Last night's wedding I did a "power hour" for about the last 45 minutes. The list of music I was given was quite long. There were a lot of eclectic song selections as well. They had ceremony, cocktail hour, and reception crammed into 4.5 hours. They had 170 guests and 2 food stations set up. Not a traditional dinner. After a traditional bread and wine ceremony done by the parents they had me open up the dance floor. I was playing loud music while some people danced and others got into the food station lines. It was different. I could tell the lady photographers hated this format. They were wondering when they could get something to eat.

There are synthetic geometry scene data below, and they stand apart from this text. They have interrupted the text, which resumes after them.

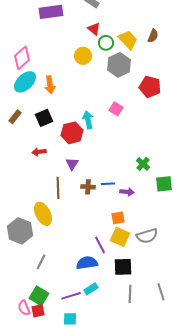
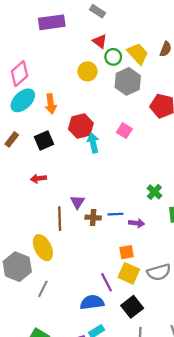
red hexagon: (72, 133) -> (81, 126), moved
purple triangle: (72, 164) -> (77, 202), moved
gray line: (41, 262) -> (43, 289), moved
black square: (123, 267) -> (132, 307), turned -36

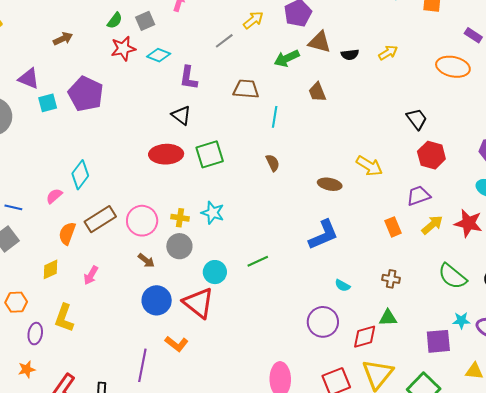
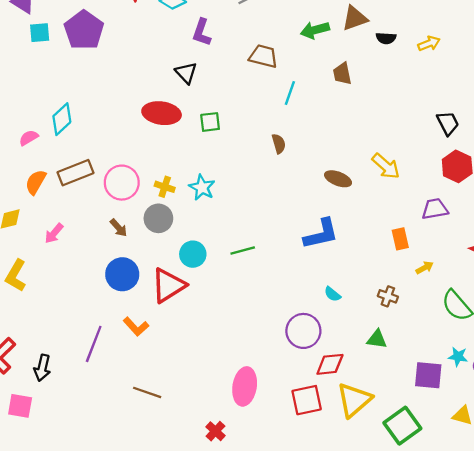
brown triangle: (320, 42) -> (355, 18), turned -45
green square: (210, 154) -> (210, 122), size x0.7
yellow arrow: (432, 225) -> (425, 268), moved, size x0.7
red triangle: (198, 303) -> (168, 285), turned 40
red diamond: (365, 337) -> (330, 364), moved

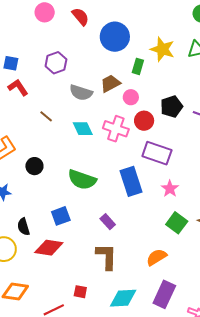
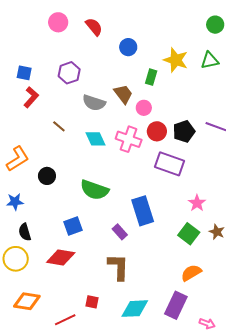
blue circle: (115, 37) -> (128, 47), size x0.6
brown trapezoid: (110, 84) -> (123, 94), turned 80
red L-shape: (18, 87) -> (31, 97), turned 75
black pentagon: (172, 107) -> (184, 131), moved
blue rectangle: (131, 181) -> (143, 211), moved
pink star: (170, 189) -> (197, 203), moved
black semicircle: (23, 227) -> (25, 232), moved
orange semicircle: (157, 257) -> (191, 273), moved

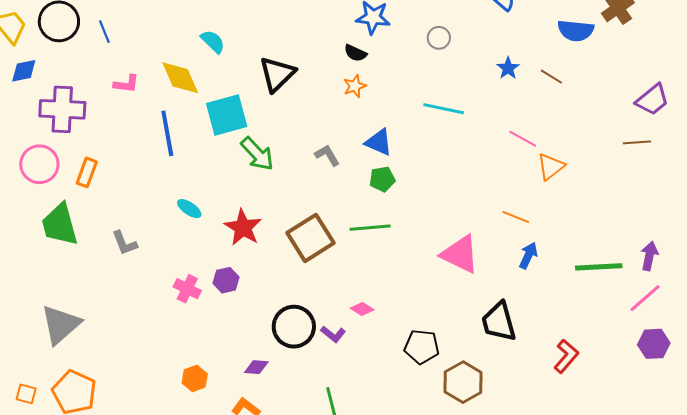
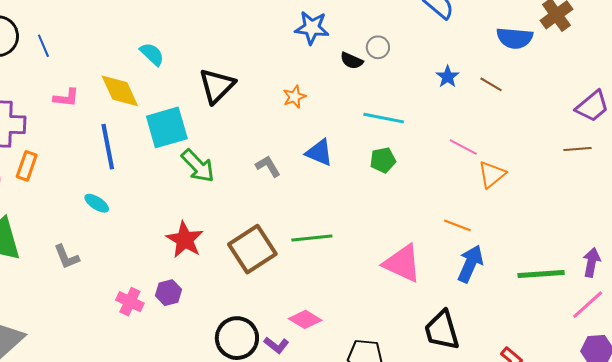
black semicircle: (355, 53) -> (352, 61), moved
orange rectangle: (87, 172) -> (27, 166), moved
green pentagon: (382, 179) -> (383, 160), moved
cyan ellipse: (189, 209) -> (97, 203), moved
blue arrow: (528, 256) -> (470, 264), size x1.4
pink diamond: (362, 309) -> (305, 319), size x1.4

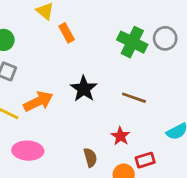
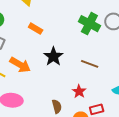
orange rectangle: (67, 33) -> (36, 29), moved, turned -32
orange arrow: (38, 101) -> (20, 65), turned 55

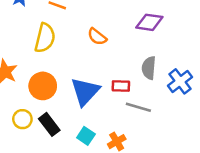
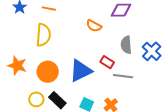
orange semicircle: (97, 37) -> (94, 26), moved
red rectangle: (121, 86) -> (107, 62), turned 40
blue triangle: (85, 92) -> (81, 71), turned 30

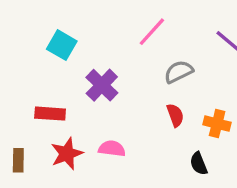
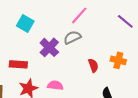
gray semicircle: (179, 72) -> (72, 37), moved
orange cross: (217, 124) -> (118, 60), moved

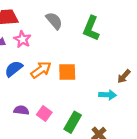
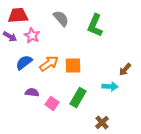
purple semicircle: (21, 110) -> (32, 92), moved
green rectangle: (73, 122) -> (78, 97), moved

Any way, after about 45 minutes of dancing/dinner we stopped everything for toasts. Had the bride and groom sit in chairs on the dance floor for that. Then immediately after toasts I had them go to cut their cake which was a tiny cake. Announced that pies will be available shorty then back to dancing. After another 25 minute dance set they did a "apron dance" - basically the same thing as a dollar dance after , but ALL POLKA MUSIC. Very high energy. that took a solid 20 minutes to do. After the Polka dancing, I basically had 40 minutes to cram in as much of a list of about 50 songs I had not played yet in. PLUS I had a special request for "LIZZO" which actually went very well. I played "JUICE" and it was phenomenal on the dance floor with this crowd. I let that one play out for like 2.5 minutes, BUT every other song that I did in that power hour was roughly 45 to 80 seconds long in length. I tried to mix in right at the best parts in the songs. Unfortunately there were a few songs I never played before, so I kinda guessed at a great cue point for them.

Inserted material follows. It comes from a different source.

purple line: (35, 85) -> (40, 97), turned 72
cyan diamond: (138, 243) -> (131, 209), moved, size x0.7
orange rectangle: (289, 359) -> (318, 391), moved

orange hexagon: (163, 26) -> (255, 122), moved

I fast mixed until the last song when I figured I really needed to play a slow song since I really did not play a good slow song all night. I played one during dinner but at that point most were sitting down scarfing down food. Ended on Ed Sheeran Perfect since that was on their list, and went 2 minutes over to get that song played and wrapped up after I made announcement for the after party and had everyone cheering for the newly weds. ...I had a few guests wanting me to play more music, but time at the venue was up. They were having an after party at a bar though. ...Cramming everything into 4.5 hours is truly not enough time when we are talking a 170 guest wedding. They should have paid to have the venue until 11 p.m. This was a dance crowd considering they really were not drinking that much. I noticed most people might have had a drink during cocktail hour, and 1 to 2 more during reception. Not heavy on the drinking and the younger folks wanted to dance a lot.

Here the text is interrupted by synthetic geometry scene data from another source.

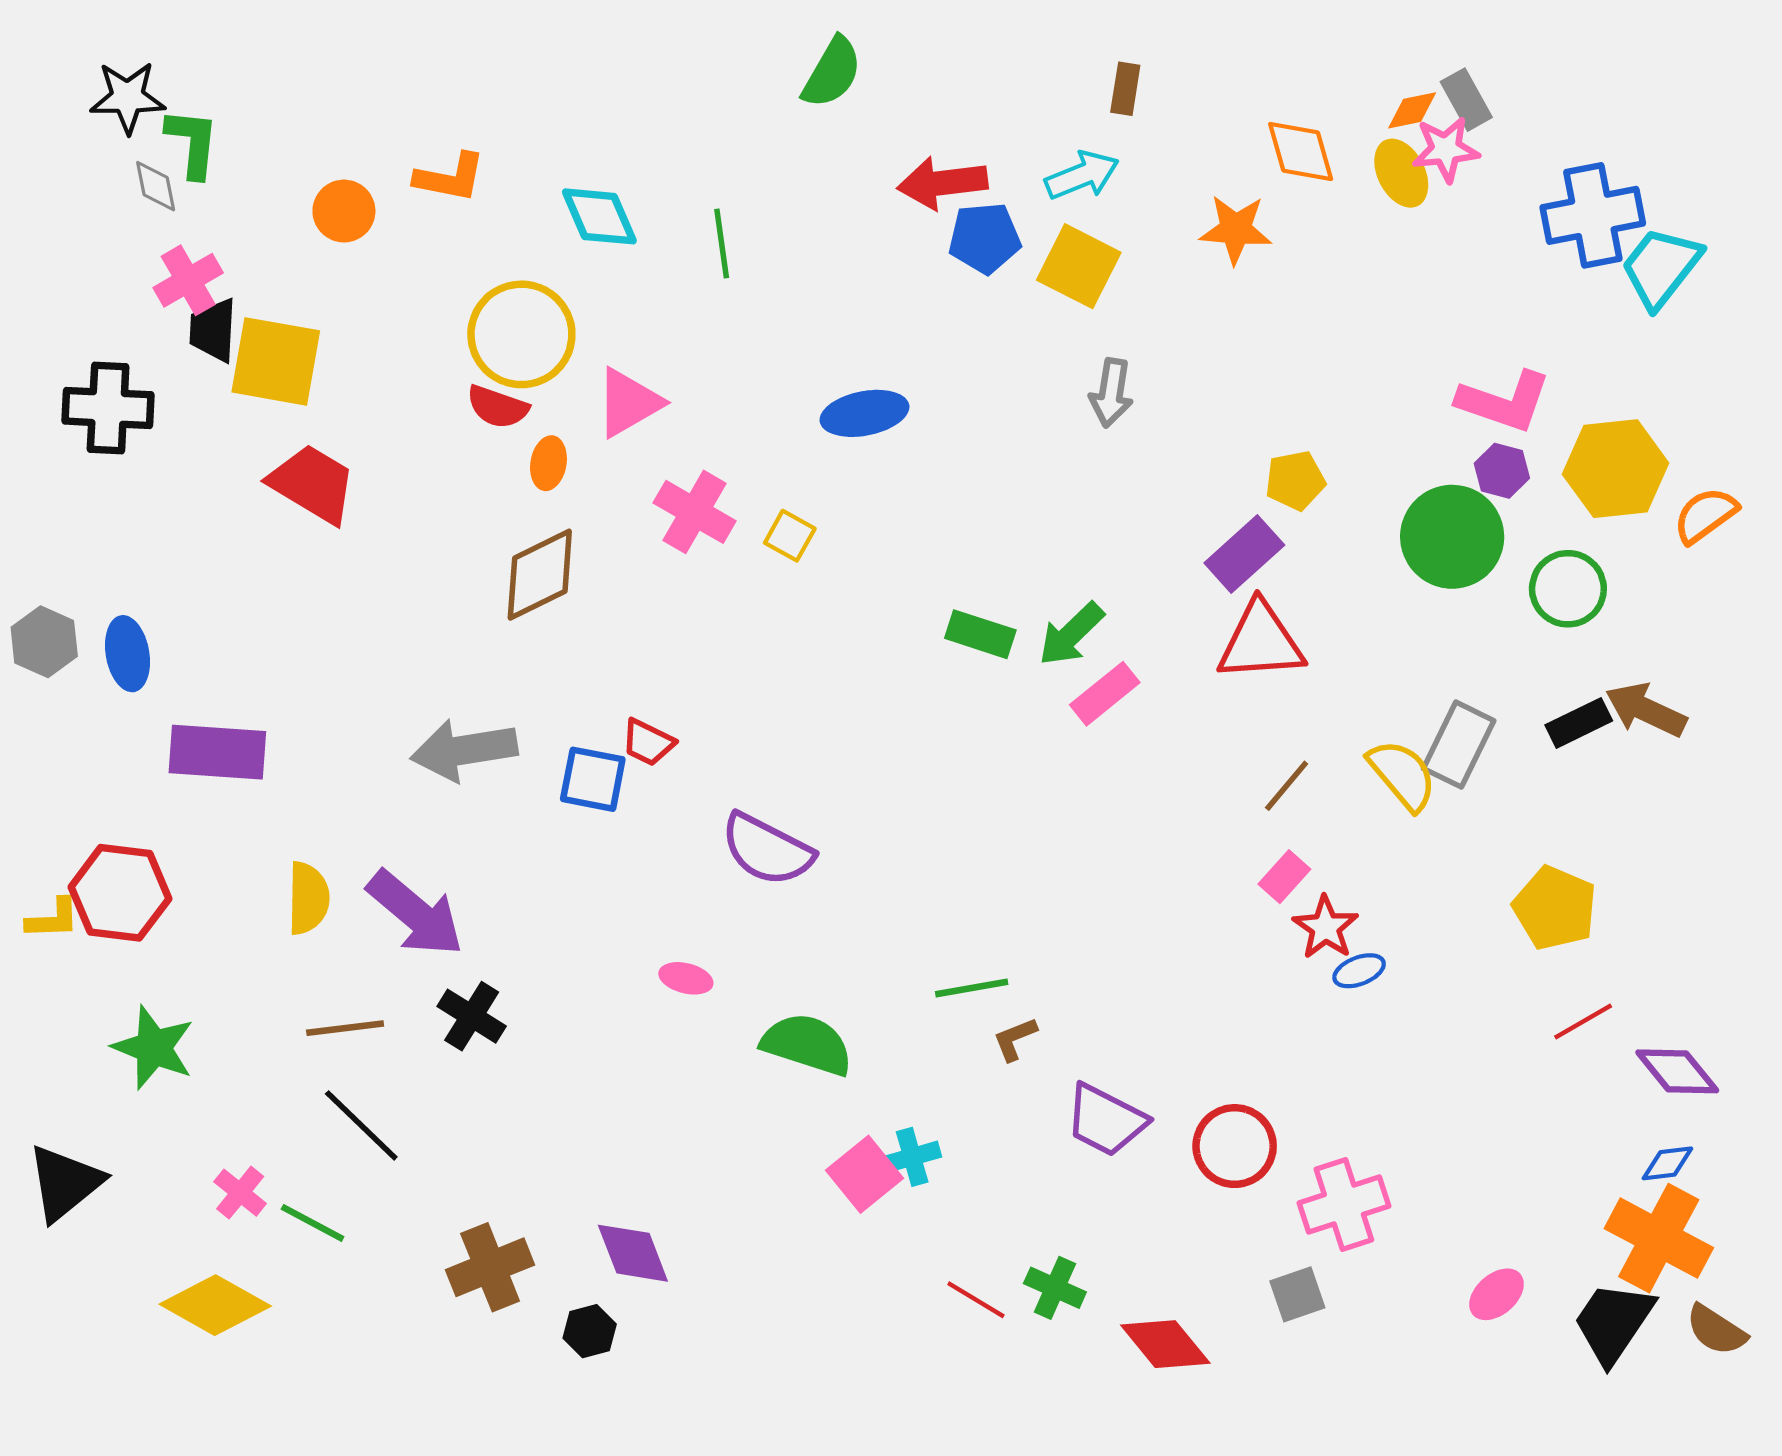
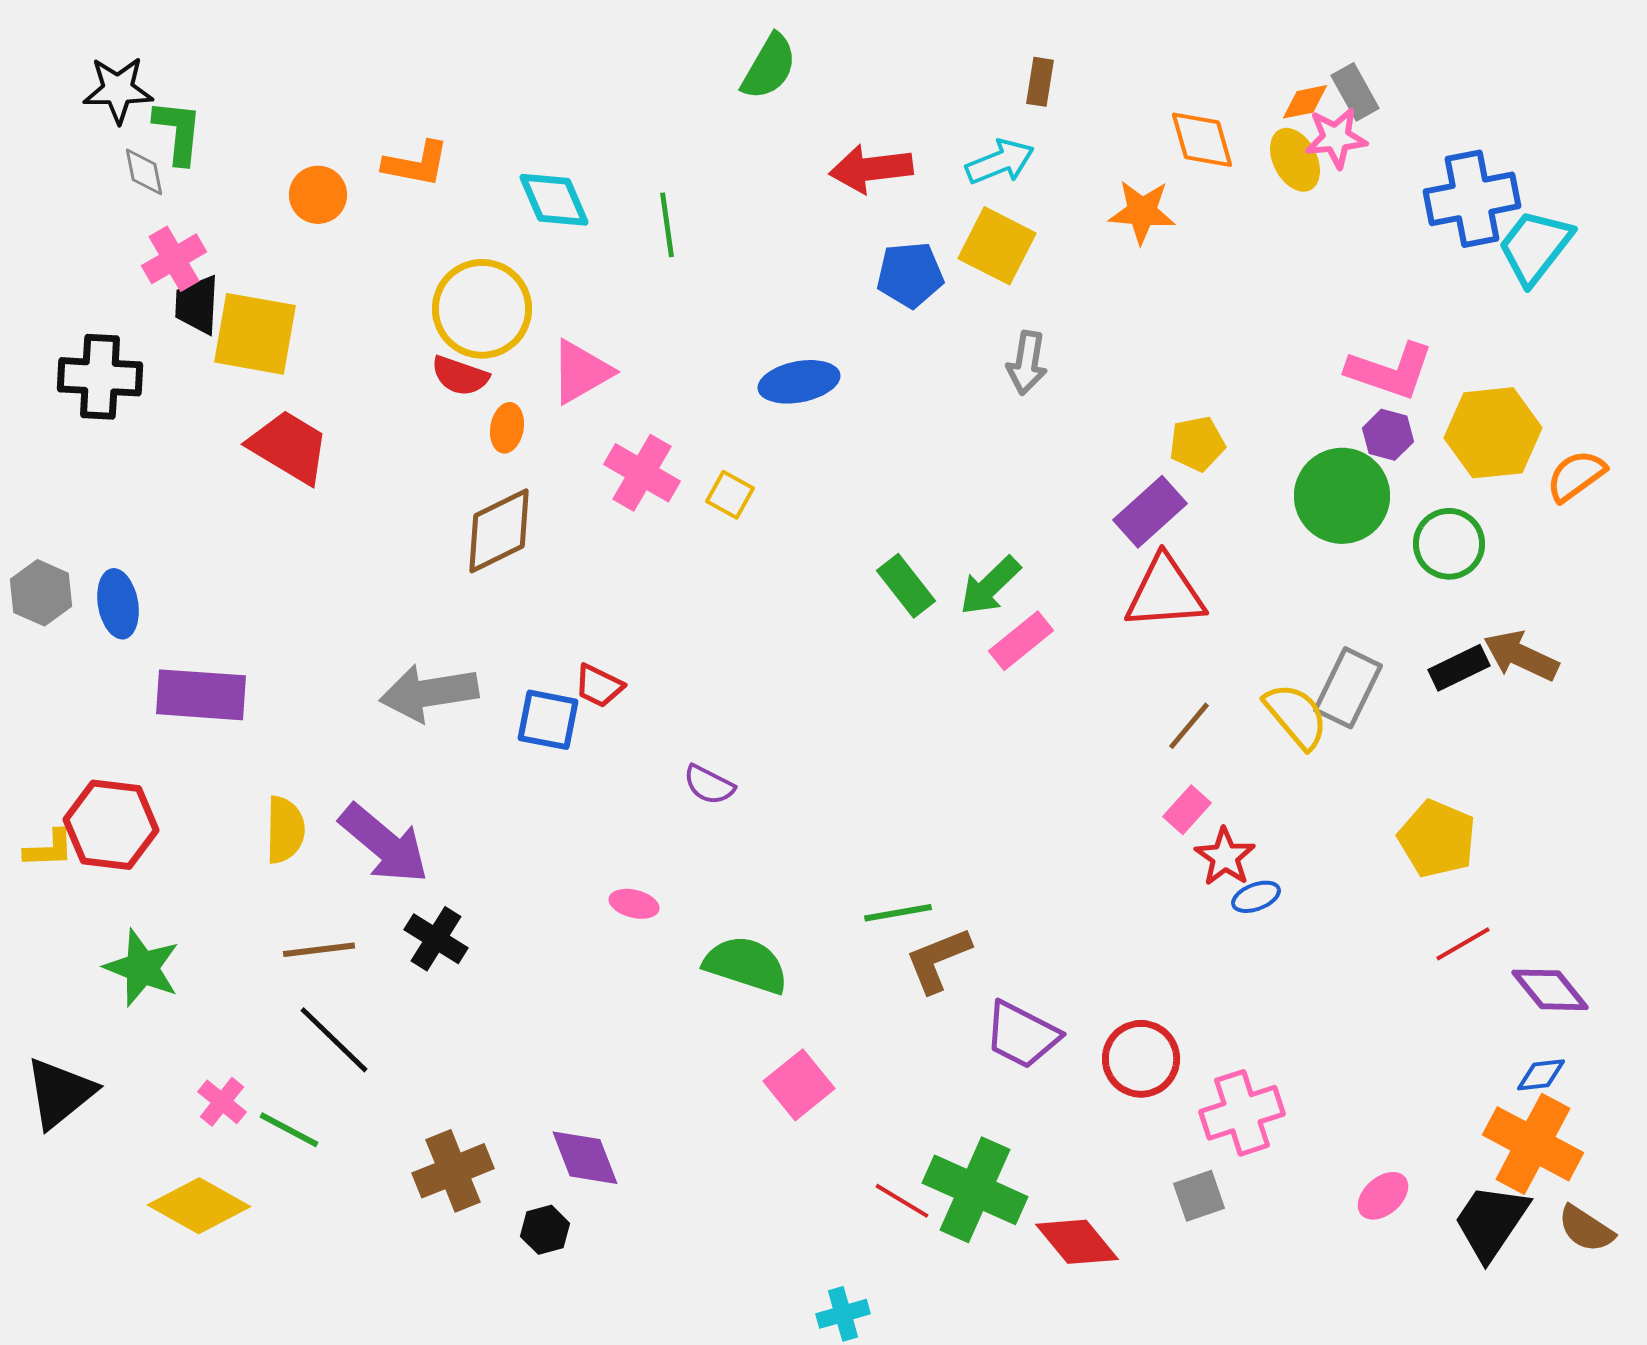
blue pentagon: (985, 238) -> (910, 275), moved
green rectangle: (980, 634) -> (906, 586), turned 34
purple semicircle: (767, 850) -> (709, 785), size x0.6
brown L-shape: (1015, 1039) -> (938, 960), size x1.6
cyan cross: (912, 1157) -> (843, 1314), moved
green cross: (1055, 1288) -> (975, 1190), size x1.8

One thing is or certain...When I am fast mixing, I do not have the time or ability to take some video of people dancing, so I have less video clips of the dancing from last night to make a video with. Maybe that is good news though because the video will be shorter, lol. I was too focused on cue point up the next song and preparing for the next transition to get more songs played. Under normal mixing parameters for me, I can spend 30 or more seconds to walk away from table and get some quick video clip if I want.